Many performance workloads are designed to verify that the device under
test (DUT) can sustain a given level of load. Such design simplifies
workload creation and test result analysis, but requires a priory
knowledge of device's sustained peak performance level. One way to find
that level is to repeat tests, increasing the load with each next test.
This approach is very simple but requires a lot of time. Binary search
optimization can help, but may still require days of testing.
Ideally, we want the benchmark to find the peak and then test that the
peak can be sustained. The search should be done without a priory
knowledge of the device abilities. In practice, it is possible to
approach this ideal using Polygraph features described here.
Testing scenarios other than finding sustained peak performance can
also benefit from the features below. For example, it is often useful to
see how the box behaves under overload conditions and [D]DoS attacks.

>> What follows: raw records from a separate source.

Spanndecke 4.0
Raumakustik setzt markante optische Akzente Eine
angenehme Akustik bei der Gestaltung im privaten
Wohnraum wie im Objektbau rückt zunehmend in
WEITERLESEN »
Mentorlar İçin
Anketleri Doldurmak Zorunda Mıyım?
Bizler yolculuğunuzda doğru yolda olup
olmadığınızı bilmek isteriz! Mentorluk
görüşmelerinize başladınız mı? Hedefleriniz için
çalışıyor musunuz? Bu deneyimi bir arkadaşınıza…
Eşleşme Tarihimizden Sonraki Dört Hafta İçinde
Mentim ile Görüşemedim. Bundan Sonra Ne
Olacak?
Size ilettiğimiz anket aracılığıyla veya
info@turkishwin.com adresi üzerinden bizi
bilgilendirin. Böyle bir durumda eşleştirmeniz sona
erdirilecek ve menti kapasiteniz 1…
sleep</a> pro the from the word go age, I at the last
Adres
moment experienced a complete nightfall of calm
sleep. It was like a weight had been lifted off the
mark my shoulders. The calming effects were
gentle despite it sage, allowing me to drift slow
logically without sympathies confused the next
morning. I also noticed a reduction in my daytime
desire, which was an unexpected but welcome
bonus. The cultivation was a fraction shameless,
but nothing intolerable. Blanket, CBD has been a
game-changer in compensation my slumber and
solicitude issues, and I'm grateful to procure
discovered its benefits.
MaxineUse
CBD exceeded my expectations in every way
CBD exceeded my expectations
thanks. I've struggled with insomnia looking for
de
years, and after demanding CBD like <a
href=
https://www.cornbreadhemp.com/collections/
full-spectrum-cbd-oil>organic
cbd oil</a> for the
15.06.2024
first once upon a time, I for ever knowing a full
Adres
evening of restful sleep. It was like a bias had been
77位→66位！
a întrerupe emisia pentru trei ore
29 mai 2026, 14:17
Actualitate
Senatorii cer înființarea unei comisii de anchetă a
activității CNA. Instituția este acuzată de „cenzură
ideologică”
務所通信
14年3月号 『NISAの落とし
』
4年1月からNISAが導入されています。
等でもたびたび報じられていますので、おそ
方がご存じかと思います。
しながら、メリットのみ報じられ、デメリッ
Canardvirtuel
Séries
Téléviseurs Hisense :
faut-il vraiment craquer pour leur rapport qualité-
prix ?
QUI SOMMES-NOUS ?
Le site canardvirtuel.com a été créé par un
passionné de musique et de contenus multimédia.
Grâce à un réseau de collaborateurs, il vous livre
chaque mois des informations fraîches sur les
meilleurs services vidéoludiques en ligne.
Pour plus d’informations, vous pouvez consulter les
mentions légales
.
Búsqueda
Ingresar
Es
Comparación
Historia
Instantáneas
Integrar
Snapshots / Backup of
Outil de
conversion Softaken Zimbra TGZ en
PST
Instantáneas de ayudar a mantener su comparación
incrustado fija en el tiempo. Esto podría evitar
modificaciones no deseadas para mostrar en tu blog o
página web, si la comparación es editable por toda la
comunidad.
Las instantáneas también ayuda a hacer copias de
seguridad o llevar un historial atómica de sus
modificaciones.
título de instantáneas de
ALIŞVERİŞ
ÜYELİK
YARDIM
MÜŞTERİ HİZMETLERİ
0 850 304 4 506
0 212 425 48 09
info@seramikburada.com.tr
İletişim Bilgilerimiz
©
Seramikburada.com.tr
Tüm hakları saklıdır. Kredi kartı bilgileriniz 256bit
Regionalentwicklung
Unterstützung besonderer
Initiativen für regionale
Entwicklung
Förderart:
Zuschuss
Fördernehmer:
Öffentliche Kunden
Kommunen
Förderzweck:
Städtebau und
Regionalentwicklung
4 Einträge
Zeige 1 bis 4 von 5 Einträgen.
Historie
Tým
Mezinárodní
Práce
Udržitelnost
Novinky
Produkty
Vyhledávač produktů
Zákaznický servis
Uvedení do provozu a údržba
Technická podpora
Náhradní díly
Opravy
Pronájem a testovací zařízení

Normally, a single test simulates a single attack, and many tests are
needed to build a comprehensive picture. A better approach, available to
Polygraph users, is to create a workload that simulates several attacks,
configuring Polygraph to "back off" and give the device under test a break
when it is clear that the device became unusable.
This page describes a set of features related to DUT Watchdogs
supported by Polygraph. Using watchdogs, one can implement peak finder,
series of DoS attack, and many other useful workloads.
Our first attempt to implement a peak finder feature was based on the
Rptmstat
(response time [thermo]stat) approach: the user would configure desirable
response time range and let Polygraph to increase load when response time
is below the range and decrease load when response time gets too high.
Rptmstat worked in some environments but not others. It turned out, that
having just a couple of knobs is insufficient to accommodate behavior of
many real-world devices Polygraph has to test. For example, if the device
under test does not slow down gradually under load, rptmstat was not able
to detect overload conditions fast enough or was not able to decrease the
load fast enough. Thermostats work well in rooms with gradual changes in
temperature, but are not appropriate for environments that may require
rapid, varying, and complex actions (e.g., nuclear reactor core).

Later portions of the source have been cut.